Former Trump adviser Steve Bannon will be sentenced on Friday after a federal jury found him guilty of contempt of Congress in July for defying a subpoena from the House select committee investigating the Jan. 6 attack.
Federal prosecutors want Bannon be sentenced to six months in prison and be fined $200,000 — harsher than the minimum sentence of 30 days in jail, according to federal law. Bannon is seeking probation and is asking for the sentencing to be delayed pending his appeal.
Here are the key things to know about the case and conviction:
The verdict: After nearly two days of hearing evidence and witness testimony, the jury reached a unanimous verdict on the two contempt charges in less than three hours.

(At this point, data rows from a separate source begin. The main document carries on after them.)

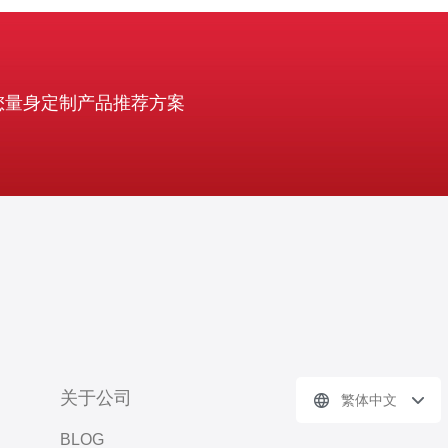
您量身定制产品推荐方案
关于公司
繁体中文
BLOG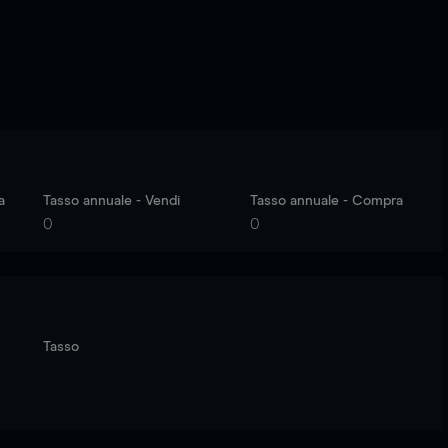
a
Tasso annuale - Vendi
Tasso annuale - Compra
0
0
Tasso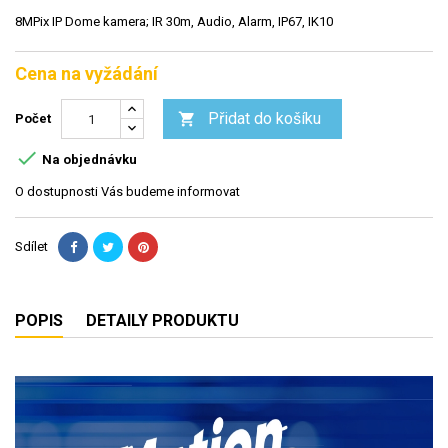
8MPix IP Dome kamera; IR 30m, Audio, Alarm, IP67, IK10
Cena na vyžádání
Přidat do košíku

Počet

Na objednávku
O dostupnosti Vás budeme informovat
Sdílet
POPIS
DETAILY PRODUKTU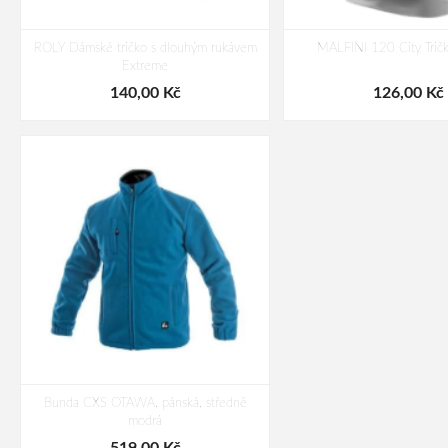
ROLY Dámské tričko s dlouhým rukávem
MALFINI 120 City Trič
Extreme
140,00 Kč
126,00 Kč
Bunda CXS OTAWA, pánská, středně
modrá
519,00 Kč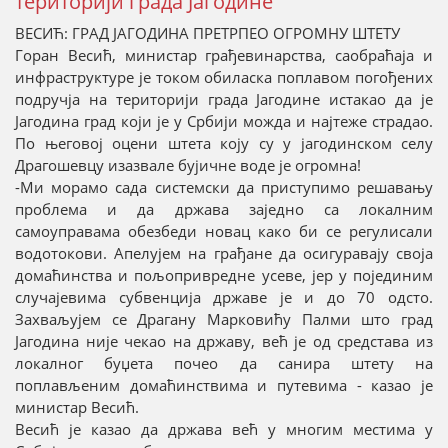
територији града Јагодине
ВЕСИЋ: ГРАД ЈАГОДИНА ПРЕТРПЕО ОГРОМНУ ШТЕТУ
Горан Весић, министар грађевинарства, саобраћаја и
инфраструктуре је током обиласка поплавом погођених
подручја на територији града Јагодине истакао да је
Јагодина град који је у Србији можда и најтеже страдао.
По његовој оцени штета коју су у јагодинском селу
Драгошевцу изазвале бујичне воде је огромна!
-Ми морамо сада системски да приступимо решавању
проблема и да држава заједно са локалним
самоуправама обезбеди новац како би се регулисали
водотокови. Апелујем на грађане да осигуравају своја
домаћинства и пољопривредне усеве, јер у појединим
случајевима субвенција државе је и до 70 одсто.
Захваљујем се Драгану Марковићу Палми што град
Јагодина није чекао на државу, већ је од средстава из
локалног буџета почео да санира штету на
поплављеним домаћинствима и путевима - казао је
министар Весић.
Весић је казао да држава већ у многим местима у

Bannon smiled as the verdict was read, looking back and forth between the courtroom deputy and the foreperson. Bannon’s team did not mount a defense during the trial, and he did not take the stand. Speaking to reporters after the conviction, his attorney David Schoen said they planned to appeal the verdict, calling it a “bullet-proof appeal.”
In a Justice Department news release touting the conviction, the US Attorney for the District of Columbia Matthew Graves said that the “subpoena to Stephen Bannon was not an invitation that could be rejected or ignored.”
Why the conviction matters: It was a victory for the House Jan. 6 select committee as it continues to seek the cooperation of reluctant witnesses in its historic investigation. It was also a victory for the Justice Department, which is under intense scrutiny for its approach to matters related to the Jan. 6 attack.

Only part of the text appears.